Supposta, come sostiene la Corte remittente, l'applicabilità della norma anche nei giudizi già instaurati al momento dell'entrata in vigore della legge, la questione non è fondata.

Esattamente l'ordinanza precisa che la legge n. 142 non ha modificato la natura della responsabilità amministrativa, che è e rimane una figura della responsabilità per danni da fatto illecito, ma ha inteso soltanto introdurre una <speciale deroga> al principio della successione degli eredi nei debiti del defunto.

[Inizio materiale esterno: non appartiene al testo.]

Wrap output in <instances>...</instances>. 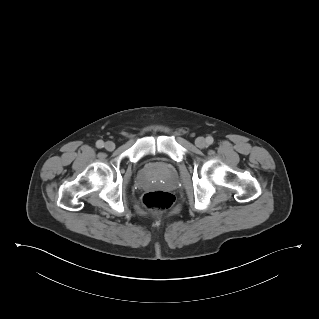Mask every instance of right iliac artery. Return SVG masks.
<instances>
[{
  "mask_svg": "<svg viewBox=\"0 0 319 319\" xmlns=\"http://www.w3.org/2000/svg\"><path fill=\"white\" fill-rule=\"evenodd\" d=\"M96 146L98 148H103L104 147V142L102 140H99V141L96 142Z\"/></svg>",
  "mask_w": 319,
  "mask_h": 319,
  "instance_id": "1",
  "label": "right iliac artery"
}]
</instances>
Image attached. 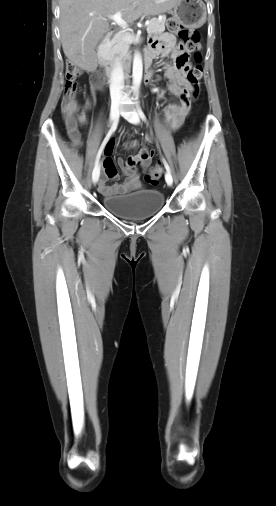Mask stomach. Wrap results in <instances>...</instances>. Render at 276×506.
<instances>
[{
  "label": "stomach",
  "mask_w": 276,
  "mask_h": 506,
  "mask_svg": "<svg viewBox=\"0 0 276 506\" xmlns=\"http://www.w3.org/2000/svg\"><path fill=\"white\" fill-rule=\"evenodd\" d=\"M177 22L197 28L206 21V5L202 0H180L171 11Z\"/></svg>",
  "instance_id": "obj_1"
}]
</instances>
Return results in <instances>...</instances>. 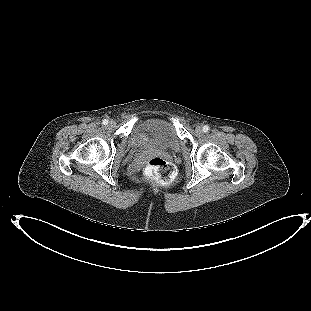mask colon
Here are the masks:
<instances>
[{
    "label": "colon",
    "instance_id": "5ec220e1",
    "mask_svg": "<svg viewBox=\"0 0 311 311\" xmlns=\"http://www.w3.org/2000/svg\"><path fill=\"white\" fill-rule=\"evenodd\" d=\"M145 172L149 179L161 185L171 184L176 177L173 165L159 156L148 161Z\"/></svg>",
    "mask_w": 311,
    "mask_h": 311
}]
</instances>
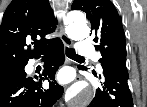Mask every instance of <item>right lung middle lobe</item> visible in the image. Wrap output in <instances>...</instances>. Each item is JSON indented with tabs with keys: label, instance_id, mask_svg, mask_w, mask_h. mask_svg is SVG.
I'll use <instances>...</instances> for the list:
<instances>
[{
	"label": "right lung middle lobe",
	"instance_id": "right-lung-middle-lobe-1",
	"mask_svg": "<svg viewBox=\"0 0 147 107\" xmlns=\"http://www.w3.org/2000/svg\"><path fill=\"white\" fill-rule=\"evenodd\" d=\"M25 66H13L0 69V83H3L11 78L23 75Z\"/></svg>",
	"mask_w": 147,
	"mask_h": 107
}]
</instances>
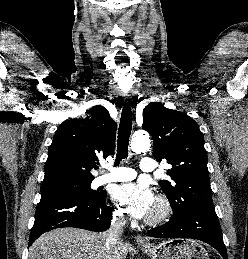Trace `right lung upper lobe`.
<instances>
[{
  "instance_id": "cb5924a9",
  "label": "right lung upper lobe",
  "mask_w": 248,
  "mask_h": 259,
  "mask_svg": "<svg viewBox=\"0 0 248 259\" xmlns=\"http://www.w3.org/2000/svg\"><path fill=\"white\" fill-rule=\"evenodd\" d=\"M88 117L64 121L55 132L45 163L42 184L93 180L98 158L113 152L116 123L107 109L97 105Z\"/></svg>"
}]
</instances>
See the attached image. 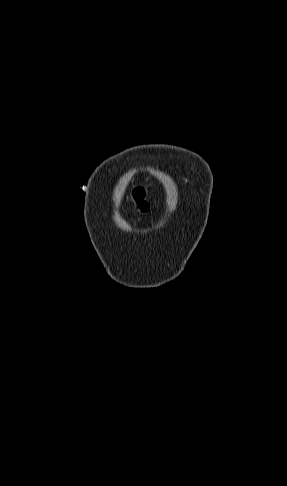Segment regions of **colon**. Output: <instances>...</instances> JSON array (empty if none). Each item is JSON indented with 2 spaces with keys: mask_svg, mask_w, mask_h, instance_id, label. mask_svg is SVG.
Wrapping results in <instances>:
<instances>
[{
  "mask_svg": "<svg viewBox=\"0 0 287 486\" xmlns=\"http://www.w3.org/2000/svg\"><path fill=\"white\" fill-rule=\"evenodd\" d=\"M133 198L141 211H146L149 208V204L146 201V190L144 188H136L133 191Z\"/></svg>",
  "mask_w": 287,
  "mask_h": 486,
  "instance_id": "1",
  "label": "colon"
}]
</instances>
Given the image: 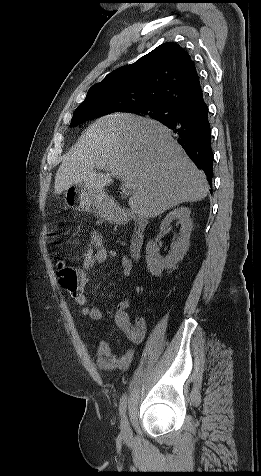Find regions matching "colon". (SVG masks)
I'll list each match as a JSON object with an SVG mask.
<instances>
[{"label":"colon","instance_id":"obj_1","mask_svg":"<svg viewBox=\"0 0 261 476\" xmlns=\"http://www.w3.org/2000/svg\"><path fill=\"white\" fill-rule=\"evenodd\" d=\"M58 280L60 285L69 293L76 292L82 282V278L79 271L73 266L64 263L59 264Z\"/></svg>","mask_w":261,"mask_h":476}]
</instances>
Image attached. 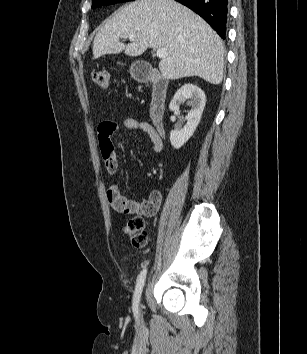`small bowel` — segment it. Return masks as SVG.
<instances>
[{"instance_id":"1","label":"small bowel","mask_w":307,"mask_h":354,"mask_svg":"<svg viewBox=\"0 0 307 354\" xmlns=\"http://www.w3.org/2000/svg\"><path fill=\"white\" fill-rule=\"evenodd\" d=\"M123 126L129 130H138L148 136L153 145V152L159 154L163 150L162 135L157 129L146 121L134 118L123 120ZM119 126L111 120L103 121L98 126V139L101 154L105 167L110 174H115L118 170V158L112 143V135L118 130ZM105 144L102 146L101 142ZM107 198L114 209L126 210L127 213H138L145 216L154 215L161 203V193L157 190L151 191L147 200L138 203L121 195L117 185H112L107 190Z\"/></svg>"}]
</instances>
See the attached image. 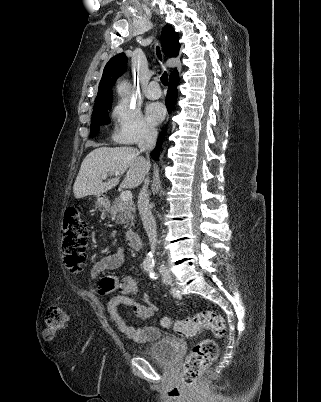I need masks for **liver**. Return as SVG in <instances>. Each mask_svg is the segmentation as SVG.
I'll use <instances>...</instances> for the list:
<instances>
[{
    "mask_svg": "<svg viewBox=\"0 0 321 402\" xmlns=\"http://www.w3.org/2000/svg\"><path fill=\"white\" fill-rule=\"evenodd\" d=\"M146 160L140 156L135 147H98L83 160L73 186L77 199L90 195H102L119 184L120 177L110 178L102 182L103 174L127 171L121 183L122 188L139 186L147 173Z\"/></svg>",
    "mask_w": 321,
    "mask_h": 402,
    "instance_id": "6515ba94",
    "label": "liver"
}]
</instances>
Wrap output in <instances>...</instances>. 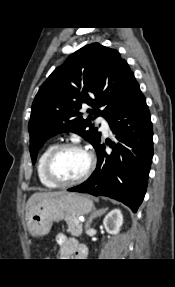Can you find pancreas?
I'll list each match as a JSON object with an SVG mask.
<instances>
[{"mask_svg":"<svg viewBox=\"0 0 175 287\" xmlns=\"http://www.w3.org/2000/svg\"><path fill=\"white\" fill-rule=\"evenodd\" d=\"M64 220L68 226V233L75 237L82 235V224L79 222L77 217L67 215Z\"/></svg>","mask_w":175,"mask_h":287,"instance_id":"1","label":"pancreas"}]
</instances>
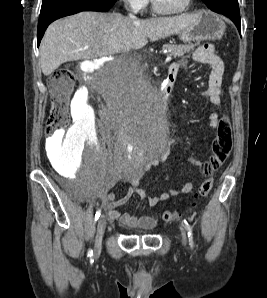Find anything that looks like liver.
<instances>
[{
    "label": "liver",
    "mask_w": 267,
    "mask_h": 298,
    "mask_svg": "<svg viewBox=\"0 0 267 298\" xmlns=\"http://www.w3.org/2000/svg\"><path fill=\"white\" fill-rule=\"evenodd\" d=\"M197 14H181L146 20L121 14L85 11L53 22L40 45V64L49 76L69 61L111 56L120 51L141 49L148 38L157 41L193 26Z\"/></svg>",
    "instance_id": "obj_1"
}]
</instances>
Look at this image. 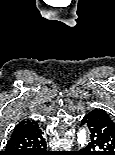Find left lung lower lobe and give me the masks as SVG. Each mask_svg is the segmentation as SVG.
<instances>
[{
	"label": "left lung lower lobe",
	"mask_w": 115,
	"mask_h": 155,
	"mask_svg": "<svg viewBox=\"0 0 115 155\" xmlns=\"http://www.w3.org/2000/svg\"><path fill=\"white\" fill-rule=\"evenodd\" d=\"M82 125L90 132V142L78 155H115V123L105 111L89 112L82 119Z\"/></svg>",
	"instance_id": "obj_1"
}]
</instances>
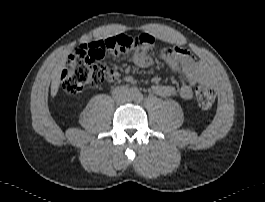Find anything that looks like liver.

Non esattamente, invece, essa riduce il significato della deroga al <venir meno dell'obbligo degli eredi di rispondere col proprio patrimonio per fatto del proprio dante causa>, indipendentemente dall'accettazione dell'eredità col beneficio d'inventario. La deroga significa principalmente che i beni del de cuius si trasmettono agli eredi dell'amministratore o del dipendente liberi dal vincolo di responsabilità da cui, prima dell'apertura della successione, erano astretti per il soddisfacimento del credito risarcitorio spettante all'ente. Sotto questo aspetto la norma non appare giustificata.

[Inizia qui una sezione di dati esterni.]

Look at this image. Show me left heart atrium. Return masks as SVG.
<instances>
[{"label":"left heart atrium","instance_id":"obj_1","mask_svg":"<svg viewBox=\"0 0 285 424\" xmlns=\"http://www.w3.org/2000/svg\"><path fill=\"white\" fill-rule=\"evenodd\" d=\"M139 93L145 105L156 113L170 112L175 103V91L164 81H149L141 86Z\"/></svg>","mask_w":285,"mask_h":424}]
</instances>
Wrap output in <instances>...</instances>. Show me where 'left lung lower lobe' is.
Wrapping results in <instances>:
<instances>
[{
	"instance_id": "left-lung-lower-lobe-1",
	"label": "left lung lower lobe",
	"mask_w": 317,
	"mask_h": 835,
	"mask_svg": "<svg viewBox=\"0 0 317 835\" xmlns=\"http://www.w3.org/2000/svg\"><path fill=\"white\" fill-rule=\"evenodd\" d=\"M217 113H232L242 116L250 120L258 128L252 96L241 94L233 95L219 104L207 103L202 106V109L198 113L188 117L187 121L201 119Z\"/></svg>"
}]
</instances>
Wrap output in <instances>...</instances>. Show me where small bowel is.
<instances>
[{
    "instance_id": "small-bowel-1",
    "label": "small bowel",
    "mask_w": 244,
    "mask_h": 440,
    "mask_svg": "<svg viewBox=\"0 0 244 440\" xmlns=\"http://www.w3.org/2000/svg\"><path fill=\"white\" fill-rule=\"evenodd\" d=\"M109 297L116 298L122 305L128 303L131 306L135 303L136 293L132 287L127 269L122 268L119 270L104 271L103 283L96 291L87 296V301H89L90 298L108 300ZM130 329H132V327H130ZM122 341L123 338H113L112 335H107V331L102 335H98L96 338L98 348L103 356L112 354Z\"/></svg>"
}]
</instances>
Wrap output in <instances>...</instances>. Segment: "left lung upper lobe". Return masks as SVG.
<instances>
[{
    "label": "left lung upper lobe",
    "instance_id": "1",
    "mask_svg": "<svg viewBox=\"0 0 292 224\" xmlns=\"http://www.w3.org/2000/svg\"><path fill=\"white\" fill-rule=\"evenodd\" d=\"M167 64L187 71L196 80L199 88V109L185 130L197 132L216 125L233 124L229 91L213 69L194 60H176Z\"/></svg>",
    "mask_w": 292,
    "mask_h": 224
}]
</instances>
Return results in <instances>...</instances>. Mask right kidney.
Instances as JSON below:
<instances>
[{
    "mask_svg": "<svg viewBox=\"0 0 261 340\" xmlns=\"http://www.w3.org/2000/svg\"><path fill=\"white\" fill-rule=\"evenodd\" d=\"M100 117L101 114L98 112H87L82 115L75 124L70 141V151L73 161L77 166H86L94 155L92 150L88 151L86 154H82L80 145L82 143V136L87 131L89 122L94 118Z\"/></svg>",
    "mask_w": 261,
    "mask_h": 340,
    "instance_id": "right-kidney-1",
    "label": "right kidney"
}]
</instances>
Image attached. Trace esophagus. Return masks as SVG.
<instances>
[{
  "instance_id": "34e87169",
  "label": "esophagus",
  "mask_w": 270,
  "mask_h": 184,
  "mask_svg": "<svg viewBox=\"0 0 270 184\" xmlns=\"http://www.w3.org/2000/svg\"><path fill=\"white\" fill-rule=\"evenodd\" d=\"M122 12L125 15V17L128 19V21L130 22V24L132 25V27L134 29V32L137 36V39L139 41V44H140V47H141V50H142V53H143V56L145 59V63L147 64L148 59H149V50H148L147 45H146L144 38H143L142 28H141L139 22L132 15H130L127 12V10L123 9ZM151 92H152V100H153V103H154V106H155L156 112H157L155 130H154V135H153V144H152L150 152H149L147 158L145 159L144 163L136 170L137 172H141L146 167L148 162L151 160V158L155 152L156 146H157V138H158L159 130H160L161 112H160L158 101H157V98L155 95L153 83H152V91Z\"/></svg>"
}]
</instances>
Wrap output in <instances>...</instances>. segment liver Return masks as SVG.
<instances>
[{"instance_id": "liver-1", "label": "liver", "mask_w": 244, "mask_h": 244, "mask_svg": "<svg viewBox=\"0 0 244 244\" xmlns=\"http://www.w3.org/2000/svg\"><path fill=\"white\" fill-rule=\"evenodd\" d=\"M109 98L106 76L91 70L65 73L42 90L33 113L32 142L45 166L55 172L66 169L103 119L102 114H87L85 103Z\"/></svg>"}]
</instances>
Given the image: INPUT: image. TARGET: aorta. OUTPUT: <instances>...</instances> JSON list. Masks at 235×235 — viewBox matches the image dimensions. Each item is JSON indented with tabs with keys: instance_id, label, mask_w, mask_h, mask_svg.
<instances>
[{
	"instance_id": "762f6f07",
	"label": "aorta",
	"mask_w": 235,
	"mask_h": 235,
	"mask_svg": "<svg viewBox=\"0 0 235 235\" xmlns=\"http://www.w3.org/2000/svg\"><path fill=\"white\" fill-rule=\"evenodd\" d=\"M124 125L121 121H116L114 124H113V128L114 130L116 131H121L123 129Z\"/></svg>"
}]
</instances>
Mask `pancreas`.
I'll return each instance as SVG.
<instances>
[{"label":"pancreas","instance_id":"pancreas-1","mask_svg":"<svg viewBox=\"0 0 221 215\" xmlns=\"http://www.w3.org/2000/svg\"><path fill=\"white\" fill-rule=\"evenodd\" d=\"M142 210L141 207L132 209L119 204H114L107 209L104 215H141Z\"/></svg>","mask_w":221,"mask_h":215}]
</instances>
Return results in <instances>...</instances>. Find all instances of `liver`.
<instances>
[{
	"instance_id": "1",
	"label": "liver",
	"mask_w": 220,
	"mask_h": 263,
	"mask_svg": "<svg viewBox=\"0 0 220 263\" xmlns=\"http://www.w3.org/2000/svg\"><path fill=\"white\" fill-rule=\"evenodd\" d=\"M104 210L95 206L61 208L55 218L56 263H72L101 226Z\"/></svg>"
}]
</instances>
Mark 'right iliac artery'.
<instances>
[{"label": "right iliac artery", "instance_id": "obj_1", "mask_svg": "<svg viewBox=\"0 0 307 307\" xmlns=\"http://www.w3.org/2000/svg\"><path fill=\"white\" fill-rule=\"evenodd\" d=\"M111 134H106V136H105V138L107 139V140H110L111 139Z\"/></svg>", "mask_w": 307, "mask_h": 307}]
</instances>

Non si vede per quale ragione la responsabilità amministrativa degli amministratori e dei dipendenti delle province e dei comuni non si trasferisce agli eredi almeno nei limiti del valore dei beni ereditari, con la conseguenza che, in virtù dell'evento fortuito della morte del responsabile del danno prima dell'esercizio dell'azione di responsabilità, la corrispondente voce passiva del suo patrimonio si converte in un vantaggio dei suoi successori.

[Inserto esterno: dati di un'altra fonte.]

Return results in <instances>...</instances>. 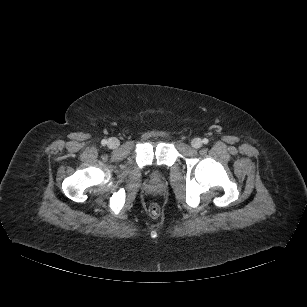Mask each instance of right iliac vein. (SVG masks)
Returning <instances> with one entry per match:
<instances>
[{"instance_id":"right-iliac-vein-1","label":"right iliac vein","mask_w":307,"mask_h":307,"mask_svg":"<svg viewBox=\"0 0 307 307\" xmlns=\"http://www.w3.org/2000/svg\"><path fill=\"white\" fill-rule=\"evenodd\" d=\"M119 145H120V141L117 138H110L108 140V147L111 149H115L119 147Z\"/></svg>"}]
</instances>
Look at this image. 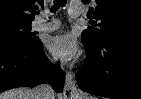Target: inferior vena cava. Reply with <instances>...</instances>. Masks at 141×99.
Masks as SVG:
<instances>
[{
  "label": "inferior vena cava",
  "instance_id": "1",
  "mask_svg": "<svg viewBox=\"0 0 141 99\" xmlns=\"http://www.w3.org/2000/svg\"><path fill=\"white\" fill-rule=\"evenodd\" d=\"M35 99H55L54 91L49 84H40L34 88Z\"/></svg>",
  "mask_w": 141,
  "mask_h": 99
}]
</instances>
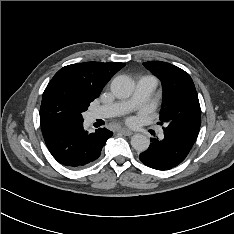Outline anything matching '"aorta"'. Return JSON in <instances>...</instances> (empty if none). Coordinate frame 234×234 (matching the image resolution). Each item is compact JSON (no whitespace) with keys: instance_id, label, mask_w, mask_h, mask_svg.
I'll return each instance as SVG.
<instances>
[{"instance_id":"762f6f07","label":"aorta","mask_w":234,"mask_h":234,"mask_svg":"<svg viewBox=\"0 0 234 234\" xmlns=\"http://www.w3.org/2000/svg\"><path fill=\"white\" fill-rule=\"evenodd\" d=\"M111 91L115 97L125 99L132 95L134 91V82L128 76H117L111 83ZM131 145L137 151H145L150 145V140L143 134H135L131 137Z\"/></svg>"}]
</instances>
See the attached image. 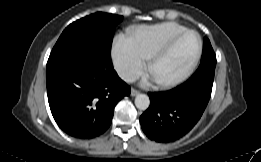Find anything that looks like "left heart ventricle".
Instances as JSON below:
<instances>
[{
  "mask_svg": "<svg viewBox=\"0 0 261 162\" xmlns=\"http://www.w3.org/2000/svg\"><path fill=\"white\" fill-rule=\"evenodd\" d=\"M198 48V38L189 33L182 36L170 51L155 62L150 75L155 80H167L182 73L192 61Z\"/></svg>",
  "mask_w": 261,
  "mask_h": 162,
  "instance_id": "obj_1",
  "label": "left heart ventricle"
}]
</instances>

Un simile privilegio non può fornire un utile termine di confronto ai fini dell'art. 3 Cost. É insegnamento costante di questa Corte che il principio di eguaglianza non può essere invocato quando la disposizione di legge da cui è tratto il tertium comparationis ha natura di norma derogatoria a una regola generale. In questo caso la funzione del giudizio di legittimità costituzionale alla stregua dell'art. 3 Cost . non può essere se non il ripristino della disciplina generale, ingiustificatamente derogata da quella particolare, non l'estensione ad altri casi di quest'ultima, la quale aggraverebbe, anzichè eliminare, il difetto di coerenza del sistema normativo (cfr. sent. nn. 46 del 1983, 6 e 769 del 1988, 427 del 1990, 194 del 1991, 190 del 1992).

PER QUESTI MOTIVI

LA CORTE COSTITUZIONALE

riuniti i giudizi,

dichiara non fondata la questione di legittimità costituzionale dell'art. 58, comma 4, della legge 8 giugno 1990, n. 142 (Ordinamento delle autonomie locali), sollevata, in riferimento agli artt. 3 e 26 (recte: 24) della Costituzione, dalla Corte dei conti con l'ordinanza in epigrafe, iscritta nel R.o. n. 145/1992;

dichiara inammissibile la questione di legittimità costituzionale dell'art.58, comma 4, della legge n. 142 del 1990 citata, sollevata, in riferimento agli artt. 3, 24 e 97 della Costituzione, dalla medesima Corte con le ordinanze in epigrafe, iscritte nel R.o. n. 144 e 206/1992.

Così deciso in Roma, nella sede della Corte costituzionale, Palazzo della Consulta, il 21/07/92.

Aldo CORASANITI, Presidente

Luigi MENGONI, Redattore

Depositata in cancelleria il 29/07/92.